“Tonight is going to be such a lavish affair!”
Sofia flounced around the room as she finished fitting me into a swirl of cream-colored skirts, oblivious to the frown that was written all over my face. “Just wait until the prince sees you in this gown—he won’t be able to take his eyes off you!”
I squirmed uncomfortably. “I think you overestimate the ball’s appeal. The entire production is to impress the Pythians—Blayne and Darren have orders to engage the duke the whole evening.” I made a face. “Mine are to embarrass the Crown as little as possible.”
“You won’t embarrass anyone in this, my lady.” She adjusted the top. “Even if you make a mistake you will be far too enchanting for them to take notice.”
“Where have you been all my life?” I gave Sofia a mock curtsy with grand flourish. “You do wonders for my self-esteem.”
The other lady-in-waiting, Gemma, scolded me for moving. The two proceeded to pile my locks into a tumbling array of curls, a couple loose strands to soften the hard lines of my face. Then they hung a small gold chain around the base of my hairline, a small sapphire hanging from its clasp.
I could admit I did feel a bit like Sofia described by the time we were finished. I had never seen Priscilla in anything half so nice as what I was wearing now. I knew the king had only issued such an extravagant order because of the Pythians’ arrival, but there was no harm in reaping the benefits.
When I arrived at the hall outside the grand ballroom, I had another small victory when I caught sight of the non-heir.
He was staring. A lot. Lips slightly parted, I don’t even think he realized that he was doing it.
Maybe Celine was right. I should wear dresses more often.

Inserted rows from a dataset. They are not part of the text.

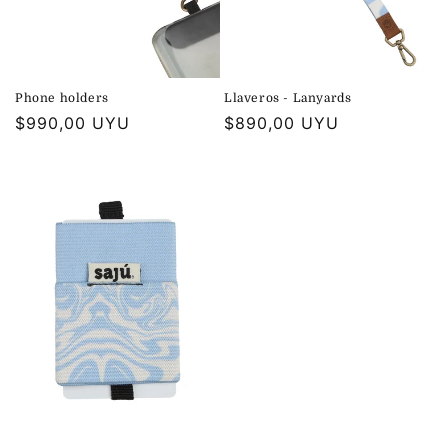
Phone holders
Llaveros - Lanyards
Precio
$990,00 UYU
Precio
$890,00 UYU
habitual
habitual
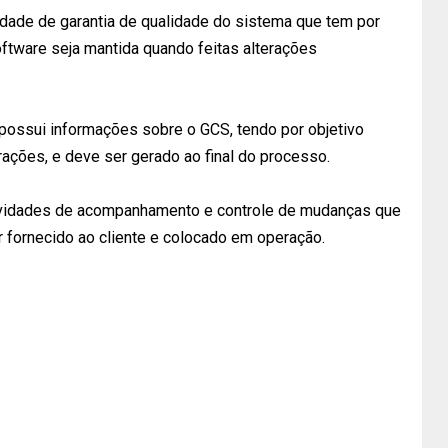
ividade de garantia de qualidade do sistema que tem por
oftware seja mantida quando feitas alterações
ão possui informações sobre o GCS, tendo por objetivo
rações, e deve ser gerado ao final do processo.
tividades de acompanhamento e controle de mudanças que
r fornecido ao cliente e colocado em operação.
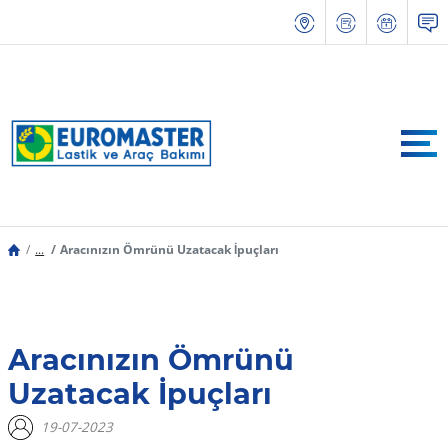
...
Aracınızın Ömrünü Uzatacak İpuçları
Aracınızın Ömrünü
Uzatacak İpuçları
19-07-2023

Darren muttered something as I took his arm—just loud enough for me to hear—and I was blushing uncontrollably. I looked away immediately, but out of the corner of my eye I could see his gaze hadn’t left my face.
We waited for the herald to announce us to the awaiting audience.
When we were finally called, Darren led me across to King Lucius and the crown prince at the edge of the room.
We sat in silence and watched the courtiers mingle for the next hour. Finally, when I was fighting hard not to fall asleep at the chair, the herald returned to announce our guests of honor had arrived.
“Duke Cassius, brother and ambassador of King Joren of Pythus, and his attendants.”
I watched as a towering man sauntered out into the hall, thick, corn-yellow braids swinging with each mighty stride of his legs. He bore a heavy cloak trimmed in fur, and heavy boots that seemed to crush the rug as they moved. Every step he took seemed slow and deliberate—a fact made even more evident by the quick patter of his guards.
When he finally reached the throne, Duke Cassius bowed the bare minimum afforded the Crown, for the bare minimum of time. Then he returned to a stand, the hint of a sneer playing along his lips.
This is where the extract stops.